There’s a strange thing about how people react to the news. Of course, we all have our own experiences, but we also rely on what others tell us. So, if we think the benefits of a “thing” outweigh the costs, we are likely to buy or engage in the activity. But if we think we could lose out, we avoid or reject the “thing”. This is a problem because, if you avoid something, you never give yourself the chance to find out whether you actually lose. Think of it as being a false alarm. Put the other way round, most marketing relies on optimistic claims and often leaves you disappointed. This experience gives you the chance to update your expectations. Except, of course, not everyone is this rational. We all have our prejudices. Worse, we tend to accept advice from people who confirm we are right rather than from those who might challenge our beliefs. It’s one of those trust issues.
So how do we react when an “expert” tells us something? Well, it comes down to whether we think the experts are biased or corrupt, e.g. in the pay of the manufacturers or committed to a particular political view. If that’s the case, the fact the advice might be accurate and timely will make no difference. It will be ignored.
Risk is all about uncertainty. It’s not something you can measure easily and the problem of how we react depends on how quickly the risk might come true.

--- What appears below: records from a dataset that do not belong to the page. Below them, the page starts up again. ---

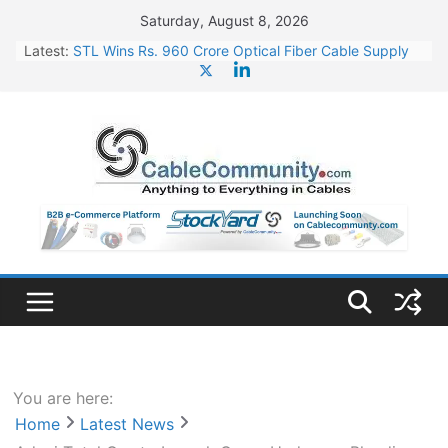
Skip
Saturday, August 8, 2026
to
Latest:
STL Wins Rs. 960 Crore Optical Fiber Cable Supply
content
Order
Tata Power to Develop 10 GW Wafer – Ingot Plant in
Odisha
HFCL Wins USD 46.13 Million Export Order for OFC
Supply
NPCIL Floats Tender for Engineering & Design of
Bharat Small Reactors
HFCL Wins USD 54.81 Mn Export Orders for Optical
Fiber Cables
You are here:
Home
Latest News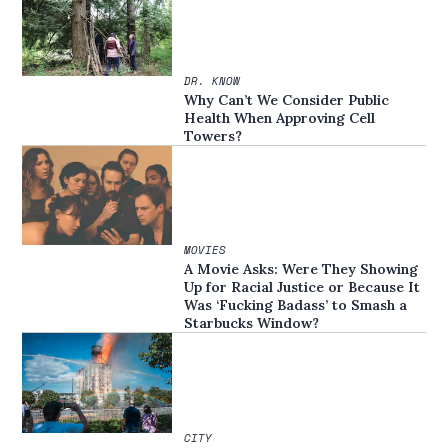
DR. KNOW
Why Can’t We Consider Public
Health When Approving Cell
Towers?
MOVIES
A Movie Asks: Were They Showing
Up for Racial Justice or Because It
Was ‘Fucking Badass’ to Smash a
Starbucks Window?
CITY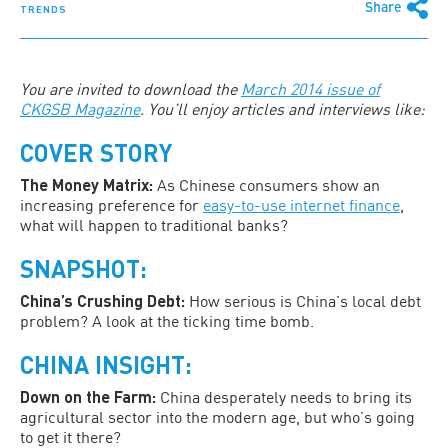
Share
TRENDS
You are invited to download the
March 2014 issue of
CKGSB Magazine
. You’ll enjoy articles and interviews like:
COVER STORY
The Money Matrix:
As Chinese consumers show an
increasing preference for
easy-to-use internet finance
,
what will happen to traditional banks?
SNAPSHOT:
China’s Crushing Debt:
How serious is China’s local debt
problem? A look at the ticking time bomb.
CHINA INSIGHT:
Down on the Farm:
China desperately needs to bring its
agricultural sector into the modern age, but who’s going
to get it there?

Try telling a cigarette smoker there’s a risk of cancer in twenty years time. It’s all about the pleasure now and the delusion you will do something about it before the risk gets more real.
The FDA has just announced a change in the labeling for Tramadol. It has also sent out a letter to all doctors, advising a change to the way in which they write prescriptions. It seems one or two people have died as a result of taking opioid painkillers. This is difficult because the FDA will not say how many have died but, given past experience, we can assume the number is very small. The FDA tends to work on a precautionary basis and, if tens were dying, they would take the drug off the market. So why are these people dying? It comes down to overdoses – a tiny percentage of cases. It seems one or two people who were emotionally disturbed and depressed died when they took too much of the drug. Doctors are advised to discuss the use of Tramadol if you are also taking an antidepressant or tranquilizers.

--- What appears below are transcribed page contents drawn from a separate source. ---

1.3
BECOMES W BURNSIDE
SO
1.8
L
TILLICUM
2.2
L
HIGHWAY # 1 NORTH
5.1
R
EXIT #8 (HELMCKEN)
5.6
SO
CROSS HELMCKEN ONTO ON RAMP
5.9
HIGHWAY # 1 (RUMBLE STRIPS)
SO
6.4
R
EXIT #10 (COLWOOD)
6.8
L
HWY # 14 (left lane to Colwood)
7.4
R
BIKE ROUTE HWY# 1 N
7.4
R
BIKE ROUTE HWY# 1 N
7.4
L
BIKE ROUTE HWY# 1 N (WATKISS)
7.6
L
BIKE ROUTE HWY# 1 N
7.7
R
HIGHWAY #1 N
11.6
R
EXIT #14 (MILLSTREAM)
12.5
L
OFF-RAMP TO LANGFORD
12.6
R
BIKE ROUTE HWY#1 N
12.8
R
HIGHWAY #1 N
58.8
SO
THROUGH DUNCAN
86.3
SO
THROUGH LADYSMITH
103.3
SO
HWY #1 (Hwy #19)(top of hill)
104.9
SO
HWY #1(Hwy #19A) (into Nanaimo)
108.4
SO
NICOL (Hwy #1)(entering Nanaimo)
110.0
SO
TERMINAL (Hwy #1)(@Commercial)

Let’s assume the FDA is less in the pocket of Big Pharma than under the last Administration. That would make this advice more credible. But the reality of the warning only seems to apply to a vanishingly small number of people given the millions who use Tramadol on a regular basis. While we would never suggest you ignore an FDA announcement, you have to answer a simple question. When the benefits of this painkiller are real to you, and the risk only applies to people who are severely mentally ill, are you going to change your response? We suspect no one will take any notice of this new label.